### PROBLEM TO WORK ON:
If a line in the listing below includes the word "condicionamento", pick it out.

### RECORDS FOR THE EXERCISE:
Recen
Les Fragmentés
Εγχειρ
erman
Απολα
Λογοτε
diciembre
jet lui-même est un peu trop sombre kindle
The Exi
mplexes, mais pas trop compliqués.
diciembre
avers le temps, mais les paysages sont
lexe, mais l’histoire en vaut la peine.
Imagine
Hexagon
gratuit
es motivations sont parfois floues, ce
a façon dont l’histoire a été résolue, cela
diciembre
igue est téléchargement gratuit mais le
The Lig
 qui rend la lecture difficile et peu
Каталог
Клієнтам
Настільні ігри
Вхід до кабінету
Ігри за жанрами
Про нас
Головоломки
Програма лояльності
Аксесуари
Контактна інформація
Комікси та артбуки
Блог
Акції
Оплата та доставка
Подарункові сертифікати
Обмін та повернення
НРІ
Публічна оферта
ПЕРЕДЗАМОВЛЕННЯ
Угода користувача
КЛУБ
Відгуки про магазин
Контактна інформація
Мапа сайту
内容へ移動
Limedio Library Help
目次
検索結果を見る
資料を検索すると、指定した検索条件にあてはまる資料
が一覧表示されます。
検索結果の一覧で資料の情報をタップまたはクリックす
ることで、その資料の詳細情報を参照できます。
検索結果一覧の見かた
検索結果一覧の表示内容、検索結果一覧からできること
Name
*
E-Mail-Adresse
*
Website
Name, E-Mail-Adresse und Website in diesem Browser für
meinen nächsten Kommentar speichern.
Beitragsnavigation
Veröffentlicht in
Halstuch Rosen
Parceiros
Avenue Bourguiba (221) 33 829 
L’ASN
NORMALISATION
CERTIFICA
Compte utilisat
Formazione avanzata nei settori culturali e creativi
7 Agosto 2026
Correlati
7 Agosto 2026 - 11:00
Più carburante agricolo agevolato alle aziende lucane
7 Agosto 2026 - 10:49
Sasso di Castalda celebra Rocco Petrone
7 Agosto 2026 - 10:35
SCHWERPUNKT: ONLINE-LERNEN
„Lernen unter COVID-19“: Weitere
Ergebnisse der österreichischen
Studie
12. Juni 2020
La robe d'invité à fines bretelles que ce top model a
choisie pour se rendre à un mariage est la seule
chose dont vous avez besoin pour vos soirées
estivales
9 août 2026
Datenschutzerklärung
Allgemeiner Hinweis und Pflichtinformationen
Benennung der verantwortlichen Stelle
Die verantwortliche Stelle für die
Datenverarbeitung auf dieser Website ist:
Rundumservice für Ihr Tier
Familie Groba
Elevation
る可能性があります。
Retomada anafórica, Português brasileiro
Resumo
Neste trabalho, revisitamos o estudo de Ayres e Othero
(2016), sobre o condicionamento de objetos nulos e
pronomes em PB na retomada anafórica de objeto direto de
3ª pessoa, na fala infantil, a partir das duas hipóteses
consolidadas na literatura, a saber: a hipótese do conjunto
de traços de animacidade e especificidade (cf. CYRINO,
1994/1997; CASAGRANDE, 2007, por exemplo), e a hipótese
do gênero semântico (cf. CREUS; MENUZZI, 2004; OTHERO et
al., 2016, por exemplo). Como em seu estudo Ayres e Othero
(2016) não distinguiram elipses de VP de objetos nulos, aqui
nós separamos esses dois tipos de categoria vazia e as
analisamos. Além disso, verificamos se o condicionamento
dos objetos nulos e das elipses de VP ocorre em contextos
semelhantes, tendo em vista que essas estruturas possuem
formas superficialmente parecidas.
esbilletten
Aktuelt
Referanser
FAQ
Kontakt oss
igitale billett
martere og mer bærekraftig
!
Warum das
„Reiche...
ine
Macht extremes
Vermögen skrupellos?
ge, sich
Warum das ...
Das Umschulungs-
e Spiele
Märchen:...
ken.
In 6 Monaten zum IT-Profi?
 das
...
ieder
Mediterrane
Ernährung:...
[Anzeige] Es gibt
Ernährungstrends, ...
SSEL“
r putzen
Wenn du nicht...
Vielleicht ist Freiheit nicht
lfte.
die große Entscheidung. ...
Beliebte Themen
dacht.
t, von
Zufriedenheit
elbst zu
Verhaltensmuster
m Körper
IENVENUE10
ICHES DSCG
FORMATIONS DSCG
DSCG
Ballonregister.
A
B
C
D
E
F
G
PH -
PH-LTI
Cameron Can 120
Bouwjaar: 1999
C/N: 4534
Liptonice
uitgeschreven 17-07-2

### SOLUTION FOR THIS TASK:
(2016), sobre o condicionamento de objetos nulos e
analisamos. Além disso, verificamos se o condicionamento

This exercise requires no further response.